A new kind of factory is coming to Mesa — designed not just for production, but for national resilience.
Hadrian, a California-based company using artificial intelligence to modernize manufacturing, has announced plans for a 270,000-square-foot advanced facility in the city’s Pecos Advanced Manufacturing Zone, known as Factory 3. The project is estimated to cost $200 million and is expected to create 350 high-quality jobs.
“Hadrian’s decision to build Factory 3 in Mesa further establishes our city as a leading destination for innovation and advanced manufacturing,” says Mesa Vice Mayor Scott Somers. “This significant investment will strengthen our local economy and reinforce our position as a critical hub in America’s manufacturing resurgence.”

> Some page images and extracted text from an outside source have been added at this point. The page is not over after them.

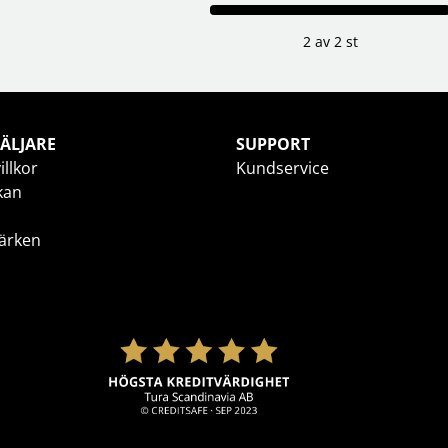
2 av 2 st
ÄLJARE
SUPPORT
illkor
Kundservice
kan
ärken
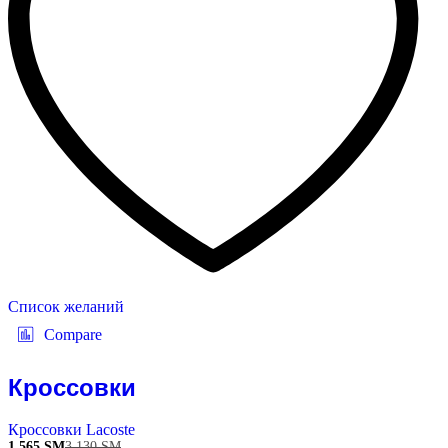
Список желаний
Compare
Кроссовки
Кроссовки Lacoste
1 565
ЅМ
3 130
ЅМ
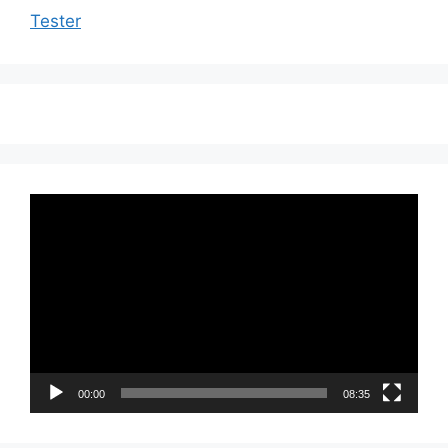
Tester
Videoavspiller
00:00
08:35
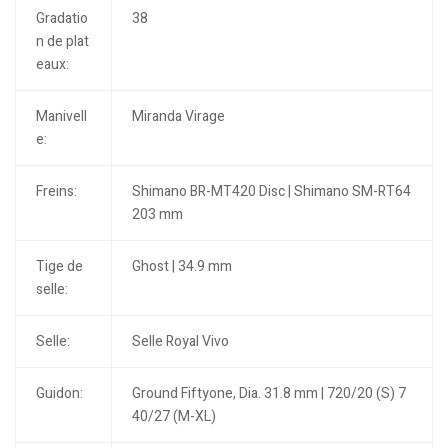
Gradatio
38
n de plat
eaux:
Manivell
Miranda Virage
e:
Freins:
Shimano BR-MT420 Disc | Shimano SM-RT64
203 mm
Tige de
Ghost | 34.9 mm
selle:
Selle:
Selle Royal Vivo
Guidon:
Ground Fiftyone, Dia. 31.8 mm | 720/20 (S) 7
40/27 (M-XL)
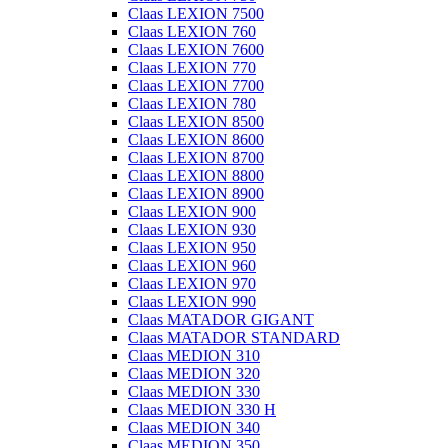
Claas LEXION 7500
Claas LEXION 760
Claas LEXION 7600
Claas LEXION 770
Claas LEXION 7700
Claas LEXION 780
Claas LEXION 8500
Claas LEXION 8600
Claas LEXION 8700
Claas LEXION 8800
Claas LEXION 8900
Claas LEXION 900
Claas LEXION 930
Claas LEXION 950
Claas LEXION 960
Claas LEXION 970
Claas LEXION 990
Claas MATADOR GIGANT
Claas MATADOR STANDARD
Claas MEDION 310
Claas MEDION 320
Claas MEDION 330
Claas MEDION 330 H
Claas MEDION 340
Claas MEDION 350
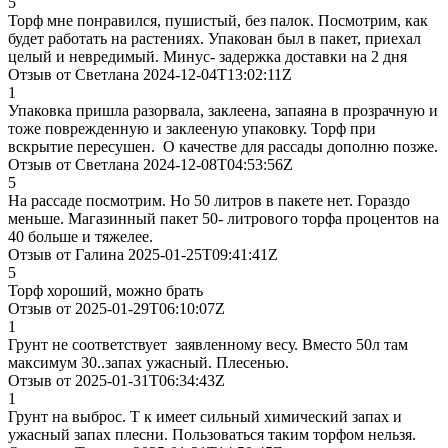
5
Торф мне понравился, пушистый, без палок. Посмотрим, как
будет работать на растениях. Упакован был в пакет, приехал
целый и невредимый. Минус- задержка доставки на 2 дня
Отзыв от Светлана 2024-12-04T13:02:11Z
1
Упаковка пришла разорвала, заклеена, запаяна в прозрачную и
тоже поврежденную и заклееную упаковку. Торф при
вскрытие пересушен. О качестве для рассады дополню позже.
Отзыв от Светлана 2024-12-08T04:53:56Z
5
На рассаде посмотрим. Но 50 литров в пакете нет. Гораздо
меньше. Магазинный пакет 50- литрового торфа процентов на
40 больше и тяжелее.
Отзыв от Галина 2025-01-25T09:41:41Z
5
Торф хороший, можно брать
Отзыв от 2025-01-29T06:10:07Z
1
Грунт не соответствует заявленному весу. Вместо 50л там
максимум 30..запах ужасный. Плесенью.
Отзыв от 2025-01-31T06:34:43Z
1
Грунт на выброс. Т к имеет сильный химический запах и
ужасный запах плесни. Пользоваться таким торфом нельзя.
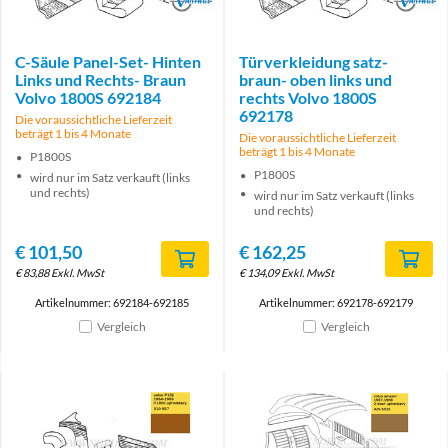
C-Säule Panel-Set- Hinten
Türverkleidung satz-
Links und Rechts- Braun
braun- oben links und
Volvo 1800S 692184
rechts Volvo 1800S
692178
Die voraussichtliche Lieferzeit
beträgt 1 bis 4 Monate
Die voraussichtliche Lieferzeit
beträgt 1 bis 4 Monate
P1800S
P1800S
wird nur im Satz verkauft (links
und rechts)
wird nur im Satz verkauft (links
und rechts)
€
101,50
€
162,25
€
83,88
Exkl. MwSt
€
134,09
Exkl. MwSt
Artikelnummer: 692184-692185
Artikelnummer: 692178-692179
Vergleich
Vergleich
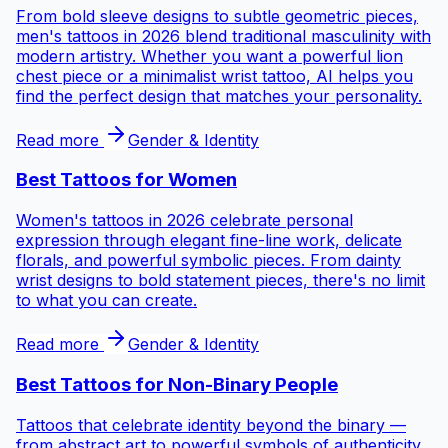
From bold sleeve designs to subtle geometric pieces,
men's tattoos in 2026 blend traditional masculinity with
modern artistry. Whether you want a powerful lion
chest piece or a minimalist wrist tattoo, AI helps you
find the perfect design that matches your personality.
Read more
Gender & Identity
Best Tattoos for
Women
Women's tattoos in 2026 celebrate personal
expression through elegant fine-line work, delicate
florals, and powerful symbolic pieces. From dainty
wrist designs to bold statement pieces, there's no limit
to what you can create.
Read more
Gender & Identity
Best Tattoos for
Non-Binary People
Tattoos that celebrate identity beyond the binary —
from abstract art to powerful symbols of authenticity,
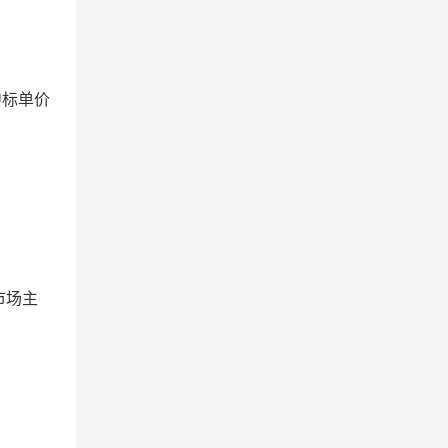
中标单价
市场主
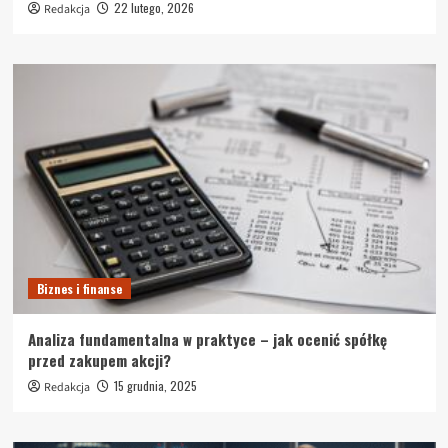
22 lutego, 2026
Redakcja
Biznes i finanse
Analiza fundamentalna w praktyce – jak ocenić spółkę
przed zakupem akcji?
15 grudnia, 2025
Redakcja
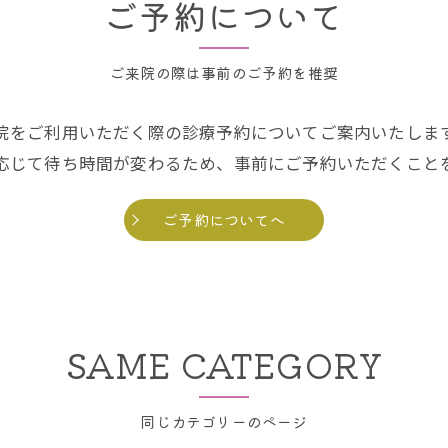
ご予約について
ご来院の際は事前のご予約を推奨
院をご利用いただく際の診療予約についてご案内いたしま
応じて待ち時間が変わるため、事前にご予約いただくこと
ご予約についてへ
SAME CATEGORY
同じカテゴリーのページ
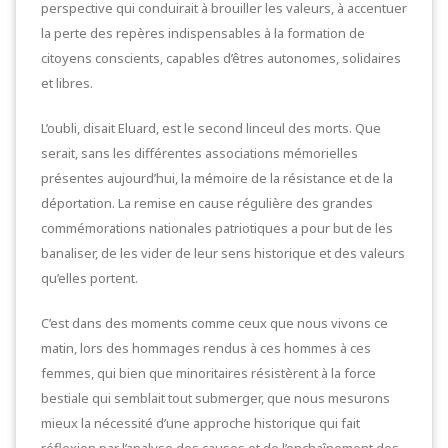
perspective qui conduirait à brouiller les valeurs, à accentuer
la perte des repères indispensables à la formation de
citoyens conscients, capables d’êtres autonomes, solidaires
et libres.
L’oubli, disait Eluard, est le second linceul des morts. Que
serait, sans les différentes associations mémorielles
présentes aujourd’hui, la mémoire de la résistance et de la
déportation. La remise en cause régulière des grandes
commémorations nationales patriotiques a pour but de les
banaliser, de les vider de leur sens historique et des valeurs
qu’elles portent.
C’est dans des moments comme ceux que nous vivons ce
matin, lors des hommages rendus à ces hommes à ces
femmes, qui bien que minoritaires résistèrent à la force
bestiale qui semblait tout submerger, que nous mesurons
mieux la nécessité d’une approche historique qui fait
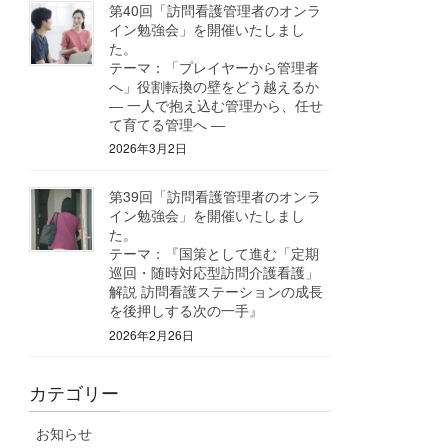
第40回「訪問看護管理者のオンラ
イン勉強会」を開催いたしまし
た。
テーマ：「プレイヤーから管理者
へ」役割転換の壁をどう越えるか
― 一人で抱え込む管理から、任せ
て育てる管理へ ―
2026年3月2日
第39回「訪問看護管理者のオンラ
イン勉強会」を開催いたしまし
た。
テーマ：『国策として進む「定期
巡回・随時対応型訪問介護看護」
解説 訪問看護ステーションの成長
を後押しする次の一手』
2026年2月26日
カテゴリー
お知らせ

Rather than focus solely on outputs, Hadrian’s approach centers on how things are built. The company combines software with skilled labor to create “full-stack factory autonomy” for defense and aerospace customers, producing everything from precision-machined parts to mission-critical assemblies.
“We view our job as to reindustrialize the country,” says Chris Power, Hadrian’s founder and CEO. “It’s these systems’ autonomous factories and a new American workforce that’s the real product.”
The Mesa site will be four times the size of Hadrian’s first facility in California, marking a strategic expansion into sectors such as welding, casting and additive manufacturing. Arizona, Power notes, offered fast permitting, reliable infrastructure and a workforce eager to build.
“This isn’t about replacing workers,” he says. “It’s about enabling them with both technology and the American spirit.”
As Hadrian breaks ground in Mesa, the facility is slated to open in 2026. Hadrian’s project is just another example of how Mesa is joining a growing network of communities helping to reestablish U.S. manufacturing strength, one high-tech facility at a time.